What to work on: Could you restate the entries word for word, without the images?

________

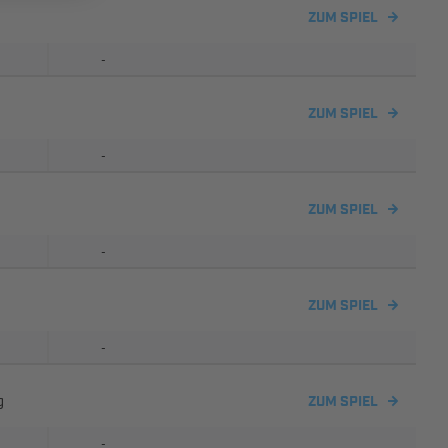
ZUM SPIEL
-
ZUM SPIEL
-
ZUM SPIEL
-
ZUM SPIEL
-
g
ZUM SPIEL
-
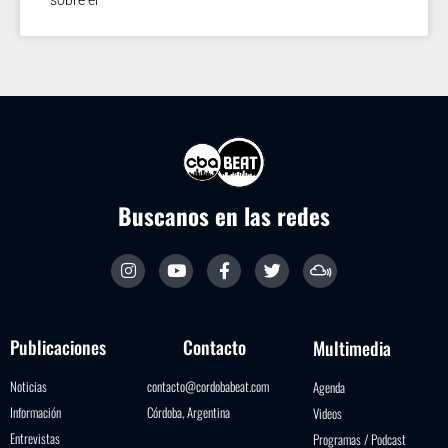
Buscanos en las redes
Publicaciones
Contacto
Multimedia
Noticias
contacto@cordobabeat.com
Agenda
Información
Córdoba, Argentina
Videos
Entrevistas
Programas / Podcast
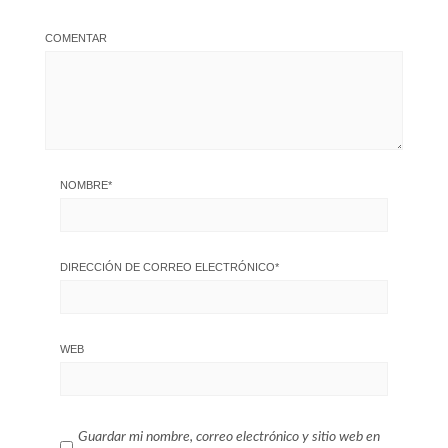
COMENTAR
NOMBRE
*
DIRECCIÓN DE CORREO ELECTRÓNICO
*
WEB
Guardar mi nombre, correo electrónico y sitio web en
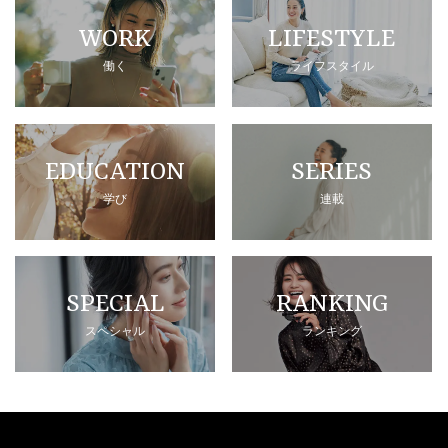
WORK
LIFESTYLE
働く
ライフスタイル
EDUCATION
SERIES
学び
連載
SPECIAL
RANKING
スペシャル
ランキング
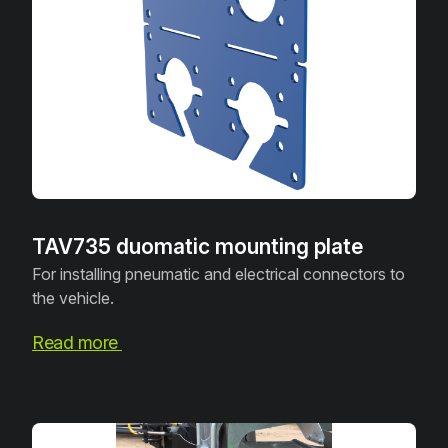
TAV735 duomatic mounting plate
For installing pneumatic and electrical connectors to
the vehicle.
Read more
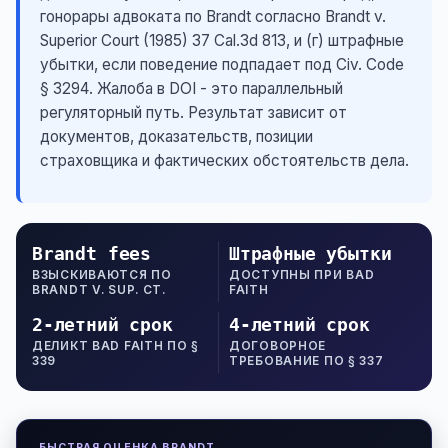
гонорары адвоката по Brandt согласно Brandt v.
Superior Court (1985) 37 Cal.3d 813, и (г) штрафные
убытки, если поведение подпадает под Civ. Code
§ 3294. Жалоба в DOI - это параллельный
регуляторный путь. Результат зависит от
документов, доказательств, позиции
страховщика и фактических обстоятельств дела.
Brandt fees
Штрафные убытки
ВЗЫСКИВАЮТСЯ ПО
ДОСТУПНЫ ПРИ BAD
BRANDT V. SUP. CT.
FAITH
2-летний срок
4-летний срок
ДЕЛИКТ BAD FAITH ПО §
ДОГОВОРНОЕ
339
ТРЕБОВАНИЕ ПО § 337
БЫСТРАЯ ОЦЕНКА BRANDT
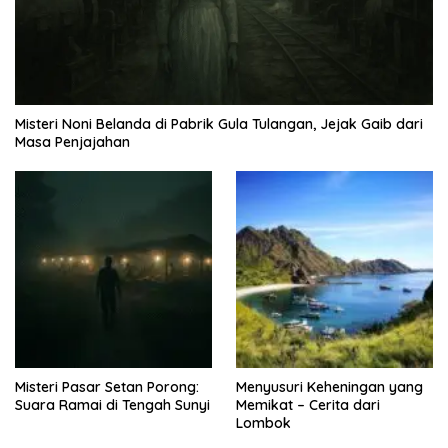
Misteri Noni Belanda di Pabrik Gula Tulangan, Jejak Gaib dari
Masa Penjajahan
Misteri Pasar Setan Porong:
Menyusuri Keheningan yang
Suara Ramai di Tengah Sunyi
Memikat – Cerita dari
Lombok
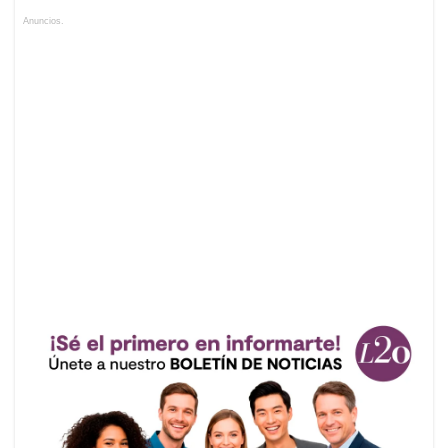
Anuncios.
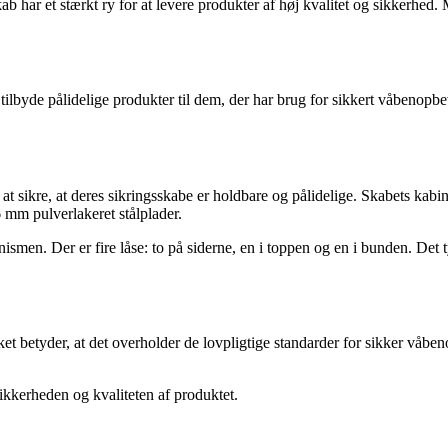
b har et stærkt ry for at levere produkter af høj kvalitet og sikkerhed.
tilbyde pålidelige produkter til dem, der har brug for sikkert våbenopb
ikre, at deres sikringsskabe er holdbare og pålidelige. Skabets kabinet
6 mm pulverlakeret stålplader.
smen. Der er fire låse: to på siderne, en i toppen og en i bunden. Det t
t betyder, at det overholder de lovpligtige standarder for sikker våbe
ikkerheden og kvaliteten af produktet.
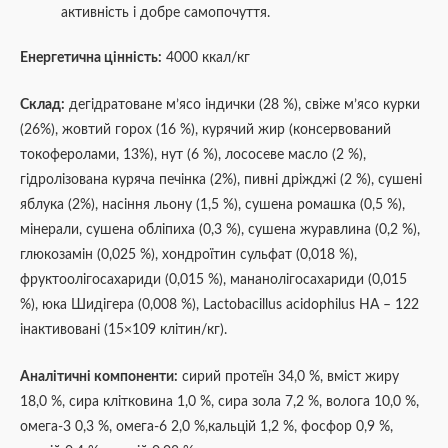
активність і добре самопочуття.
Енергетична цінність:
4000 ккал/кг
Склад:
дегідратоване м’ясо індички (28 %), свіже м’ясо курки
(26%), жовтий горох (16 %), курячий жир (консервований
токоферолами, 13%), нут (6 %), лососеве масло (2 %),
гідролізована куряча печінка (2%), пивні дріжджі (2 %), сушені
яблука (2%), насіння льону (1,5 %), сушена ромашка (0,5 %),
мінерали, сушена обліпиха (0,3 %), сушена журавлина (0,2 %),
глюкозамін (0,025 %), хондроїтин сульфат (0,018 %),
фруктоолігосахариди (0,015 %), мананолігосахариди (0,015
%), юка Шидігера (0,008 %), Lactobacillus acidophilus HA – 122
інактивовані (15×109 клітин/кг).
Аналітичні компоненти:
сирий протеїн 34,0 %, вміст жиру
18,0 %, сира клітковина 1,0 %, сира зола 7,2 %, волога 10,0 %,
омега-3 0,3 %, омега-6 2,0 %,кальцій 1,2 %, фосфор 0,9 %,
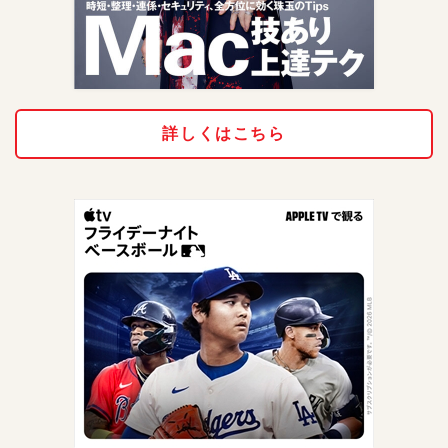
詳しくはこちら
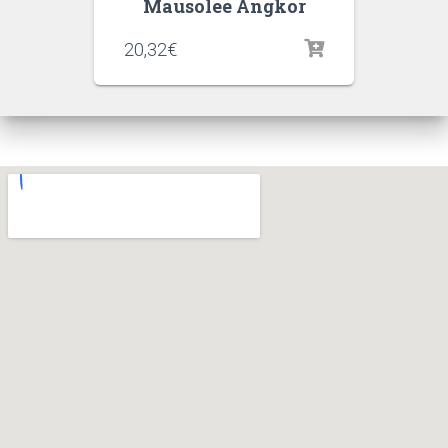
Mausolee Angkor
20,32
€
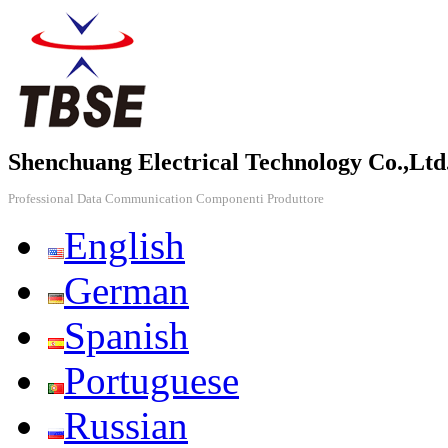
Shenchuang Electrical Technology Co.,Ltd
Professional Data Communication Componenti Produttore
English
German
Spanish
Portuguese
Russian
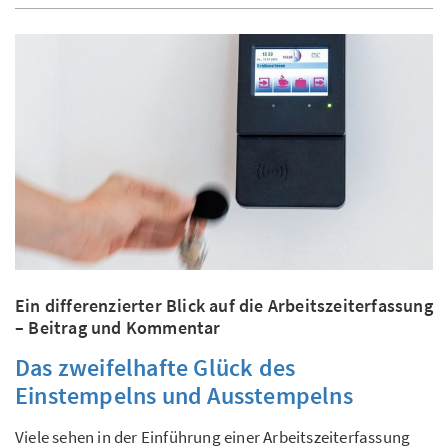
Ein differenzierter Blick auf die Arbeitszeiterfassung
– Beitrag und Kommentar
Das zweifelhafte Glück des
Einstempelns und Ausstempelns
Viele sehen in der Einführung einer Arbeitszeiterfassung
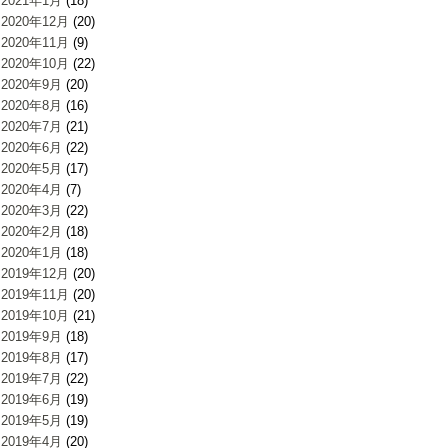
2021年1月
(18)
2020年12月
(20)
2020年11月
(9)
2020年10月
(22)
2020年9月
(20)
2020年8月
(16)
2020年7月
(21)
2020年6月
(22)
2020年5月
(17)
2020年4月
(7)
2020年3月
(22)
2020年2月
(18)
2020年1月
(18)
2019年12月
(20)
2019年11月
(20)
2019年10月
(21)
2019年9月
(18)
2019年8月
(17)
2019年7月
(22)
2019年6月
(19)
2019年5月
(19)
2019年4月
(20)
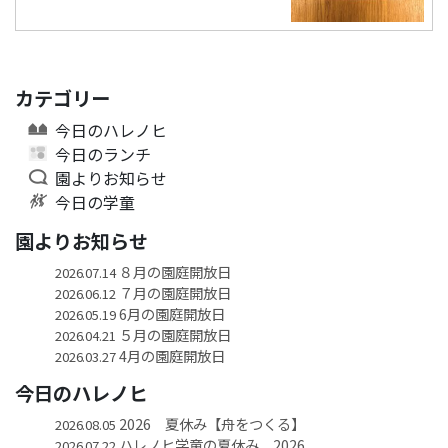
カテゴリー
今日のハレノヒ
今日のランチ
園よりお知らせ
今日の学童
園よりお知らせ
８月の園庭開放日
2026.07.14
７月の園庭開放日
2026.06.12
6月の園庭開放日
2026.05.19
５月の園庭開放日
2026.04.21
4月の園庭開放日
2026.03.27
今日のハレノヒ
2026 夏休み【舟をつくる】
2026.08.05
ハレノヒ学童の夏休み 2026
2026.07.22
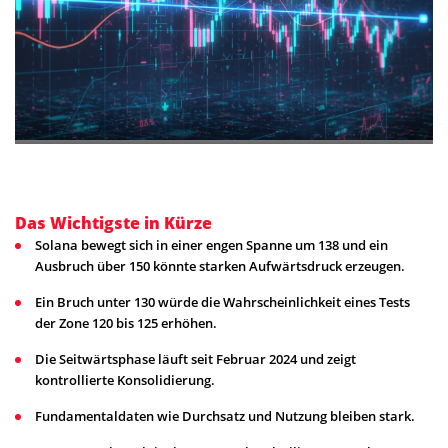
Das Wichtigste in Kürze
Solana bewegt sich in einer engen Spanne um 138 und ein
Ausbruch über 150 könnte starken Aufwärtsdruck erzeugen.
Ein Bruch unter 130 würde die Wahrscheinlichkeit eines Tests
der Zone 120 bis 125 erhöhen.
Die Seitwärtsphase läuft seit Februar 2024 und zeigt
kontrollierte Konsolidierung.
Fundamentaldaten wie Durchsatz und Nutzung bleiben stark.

________

Written response:
ZUM SPIEL
-
ZUM SPIEL
-
ZUM SPIEL
-
ZUM SPIEL
-
g
ZUM SPIEL
-
Buscanos en las redes
Publicaciones
Contacto
Multimedia
Noticias
contacto@cordobabeat.com
Agenda
Información
Córdoba, Argentina
Videos
Entrevistas
Programas / Podcast
COMENTAR
NOMBRE
*
DIRECCIÓN DE CORREO ELECTRÓNICO
*
WEB
Guardar mi nombre, correo electrónico y sitio web en
WORK
LIFESTYLE
働く
ライフスタイル
EDUCATION
SERIES
学び
連載
SPECIAL
RANKING
スペシャル
ランキング
TAV735 duomatic mounting plate
For installing pneumatic and electrical connectors to
the vehicle.
Read more
гонорары адвоката по Brandt согласно Brandt v.
Superior Court (1985) 37 Cal.3d 813, и (г) штрафные
убытки, если поведение подпадает под Civ. Code
§ 3294. Жалоба в DOI - это параллельный
регуляторный путь. Результат зависит от
документов, доказательств, позиции
страховщика и фактических обстоятельств дела.
Brandt fees
Штрафные убытки
ВЗЫСКИВАЮТСЯ ПО
ДОСТУПНЫ ПРИ BAD
BRANDT V. SUP. CT.
FAITH
2-летний срок
4-летний срок
ДЕЛИКТ BAD FAITH ПО §
ДОГОВОРНОЕ
339
ТРЕБОВАНИЕ ПО § 337
БЫСТРАЯ ОЦЕНКА BRANDT
Misteri Noni Belanda di Pabrik Gula Tulangan, Jejak Gaib dari
Masa Penjajahan
Misteri Pasar Setan Porong:
Menyusuri Keheningan yang
Suara Ramai di Tengah Sunyi
Memikat – Cerita dari
Lombok
Anuncios.
b har et stærkt ry for at levere produkter af høj kvalitet og sikkerhed.
tilbyde pålidelige produkter til dem, der har brug for sikkert våbenopb
ikre, at deres sikringsskabe er holdbare og pålidelige. Skabets kabinet
6 mm pulverlakeret stålplader.
smen. Der er fire låse: to på siderne, en i toppen og en i bunden. Det t
t betyder, at det overholder de lovpligtige standarder for sikker våbe
ikkerheden og kvaliteten af produktet.
активність і добре самопочуття.
Енергетична цінність:
4000 ккал/кг
Склад:
дегідратоване м’ясо індички (28 %), свіже м’ясо курки
(26%), жовтий горох (16 %), курячий жир (консервований
токоферолами, 13%), нут (6 %), лососеве масло (2 %),
гідролізована куряча печінка (2%), пивні дріжджі (2 %), сушені
яблука (2%), насіння льону (1,5 %), сушена ромашка (0,5 %),
мінерали, сушена обліпиха (0,3 %), сушена журавлина (0,2 %),
глюкозамін (0,025 %), хондроїтин сульфат (0,018 %),
фруктоолігосахариди (0,015 %), мананолігосахариди (0,015
%), юка Шидігера (0,008 %), Lactobacillus acidophilus HA – 122
інактивовані (15×109 клітин/кг).
Аналітичні компоненти:
сирий протеїн 34,0 %, вміст жиру
18,0 %, сира клітковина 1,0 %, сира зола 7,2 %, волога 10,0 %,
омега-3 0,3 %, омега-6 2,0 %,кальцій 1,2 %, фосфор 0,9 %,
詳しくはこちら
Mausolee Angkor
20,32
€
Shenchuang Electrical Technology Co.,Ltd
Professional Data Communication Componenti Produttore
English
German
Spanish
Portuguese
Russian
Ein differenzierter Blick auf die Arbeitszeiterfassung
– Beitrag und Kommentar
Das zweifelhafte Glück des
Einstempelns und Ausstempelns
Viele sehen in der Einführung einer Arbeitszeiterfassung
2021年1月
(18)
2020年12月
(20)
2020年11月
(9)
2020年10月
(22)
2020年9月
(20)
2020年8月
(16)
2020年7月
(21)
2020年6月
(22)
2020年5月
(17)
2020年4月
(7)
2020年3月
(22)
2020年2月
(18)
2020年1月
(18)
2019年12月
(20)
2019年11月
(20)
2019年10月
(21)
2019年9月
(18)
2019年8月
(17)
2019年7月
(22)
2019年6月
(19)
2019年5月
(19)
2019年4月
(20)
カテゴリー
今日のハレノヒ
今日のランチ
園よりお知らせ
今日の学童
園よりお知らせ
８月の園庭開放日
2026.07.14
７月の園庭開放日
2026.06.12
6月の園庭開放日
2026.05.19
５月の園庭開放日
2026.04.21
4月の園庭開放日
2026.03.27
今日のハレノヒ
2026 夏休み【舟をつくる】
2026.08.05
ハレノヒ学童の夏休み 2026
2026.07.22
Das Wichtigste in Kürze
Solana bewegt sich in einer engen Spanne um 138 und ein
Ausbruch über 150 könnte starken Aufwärtsdruck erzeugen.
Ein Bruch unter 130 würde die Wahrscheinlichkeit eines Tests
der Zone 120 bis 125 erhöhen.
Die Seitwärtsphase läuft seit Februar 2024 und zeigt
kontrollierte Konsolidierung.
Fundamentaldaten wie Durchsatz und Nutzung bleiben stark.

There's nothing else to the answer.